TASK TO COMPLETE: Find and copy the lines in the records beneath this task that contain the word "toiture".

━━━ GIVEN RECORDS

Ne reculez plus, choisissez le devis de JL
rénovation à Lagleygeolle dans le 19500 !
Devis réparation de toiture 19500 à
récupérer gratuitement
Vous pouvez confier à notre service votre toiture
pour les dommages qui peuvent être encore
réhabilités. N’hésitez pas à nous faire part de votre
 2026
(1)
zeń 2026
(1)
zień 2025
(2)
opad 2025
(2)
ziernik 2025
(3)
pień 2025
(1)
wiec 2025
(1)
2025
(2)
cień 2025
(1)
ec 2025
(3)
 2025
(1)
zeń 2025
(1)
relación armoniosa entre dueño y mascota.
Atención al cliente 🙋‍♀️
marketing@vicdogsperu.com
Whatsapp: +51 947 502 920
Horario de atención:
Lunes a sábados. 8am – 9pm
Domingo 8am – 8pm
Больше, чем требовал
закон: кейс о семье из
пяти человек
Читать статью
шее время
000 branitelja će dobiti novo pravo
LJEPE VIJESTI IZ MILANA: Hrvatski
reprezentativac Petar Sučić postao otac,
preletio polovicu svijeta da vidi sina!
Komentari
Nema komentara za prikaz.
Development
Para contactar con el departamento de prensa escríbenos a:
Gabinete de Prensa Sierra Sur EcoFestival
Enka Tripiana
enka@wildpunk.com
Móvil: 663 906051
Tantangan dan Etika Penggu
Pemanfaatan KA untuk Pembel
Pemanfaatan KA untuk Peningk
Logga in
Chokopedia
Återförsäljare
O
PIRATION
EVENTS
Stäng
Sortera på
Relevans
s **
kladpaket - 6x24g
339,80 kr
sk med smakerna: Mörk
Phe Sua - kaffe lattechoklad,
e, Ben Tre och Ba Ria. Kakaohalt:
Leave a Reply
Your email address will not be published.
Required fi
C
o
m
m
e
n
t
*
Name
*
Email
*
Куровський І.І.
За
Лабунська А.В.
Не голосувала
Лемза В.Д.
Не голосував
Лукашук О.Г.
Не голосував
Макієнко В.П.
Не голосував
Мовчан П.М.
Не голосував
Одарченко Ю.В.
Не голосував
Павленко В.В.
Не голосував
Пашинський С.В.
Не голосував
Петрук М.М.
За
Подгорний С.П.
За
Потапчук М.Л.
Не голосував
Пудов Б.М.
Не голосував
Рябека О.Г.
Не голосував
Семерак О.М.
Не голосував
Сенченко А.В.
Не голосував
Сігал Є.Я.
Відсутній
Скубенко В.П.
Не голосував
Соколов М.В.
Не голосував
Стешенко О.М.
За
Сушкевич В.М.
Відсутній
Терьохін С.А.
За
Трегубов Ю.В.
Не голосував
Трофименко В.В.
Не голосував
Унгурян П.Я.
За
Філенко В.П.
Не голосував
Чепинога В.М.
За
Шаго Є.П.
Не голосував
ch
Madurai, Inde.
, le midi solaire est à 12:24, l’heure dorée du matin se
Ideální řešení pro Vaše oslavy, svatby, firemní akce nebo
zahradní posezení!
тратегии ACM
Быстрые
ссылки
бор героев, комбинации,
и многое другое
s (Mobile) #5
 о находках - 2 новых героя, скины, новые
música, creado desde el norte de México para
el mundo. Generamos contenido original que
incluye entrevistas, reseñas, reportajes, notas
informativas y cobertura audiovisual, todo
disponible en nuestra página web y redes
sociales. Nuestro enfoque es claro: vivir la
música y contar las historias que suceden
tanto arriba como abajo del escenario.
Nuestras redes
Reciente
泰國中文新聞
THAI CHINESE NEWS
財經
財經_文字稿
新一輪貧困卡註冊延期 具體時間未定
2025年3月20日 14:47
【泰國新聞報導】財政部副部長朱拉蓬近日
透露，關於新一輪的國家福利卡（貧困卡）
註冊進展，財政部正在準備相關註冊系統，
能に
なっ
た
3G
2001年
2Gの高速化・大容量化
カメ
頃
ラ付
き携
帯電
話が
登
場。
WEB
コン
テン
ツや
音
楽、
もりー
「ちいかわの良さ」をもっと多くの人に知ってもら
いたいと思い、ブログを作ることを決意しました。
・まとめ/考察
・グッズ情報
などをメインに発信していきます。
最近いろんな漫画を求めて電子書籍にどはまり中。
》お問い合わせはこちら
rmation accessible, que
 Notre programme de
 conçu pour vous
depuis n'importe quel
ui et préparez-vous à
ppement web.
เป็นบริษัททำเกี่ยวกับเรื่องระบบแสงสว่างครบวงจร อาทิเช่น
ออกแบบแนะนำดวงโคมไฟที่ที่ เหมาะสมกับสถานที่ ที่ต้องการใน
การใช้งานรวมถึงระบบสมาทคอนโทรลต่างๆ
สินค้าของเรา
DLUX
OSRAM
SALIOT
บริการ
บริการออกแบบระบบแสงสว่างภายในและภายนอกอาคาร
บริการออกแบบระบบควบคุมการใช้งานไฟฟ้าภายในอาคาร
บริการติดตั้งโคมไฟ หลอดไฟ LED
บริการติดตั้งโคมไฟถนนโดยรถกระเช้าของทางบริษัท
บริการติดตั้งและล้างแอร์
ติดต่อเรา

━━━━━━

SOLUTION TO THIS EXERCISE:
Devis réparation de toiture 19500 à
Vous pouvez confier à notre service votre toiture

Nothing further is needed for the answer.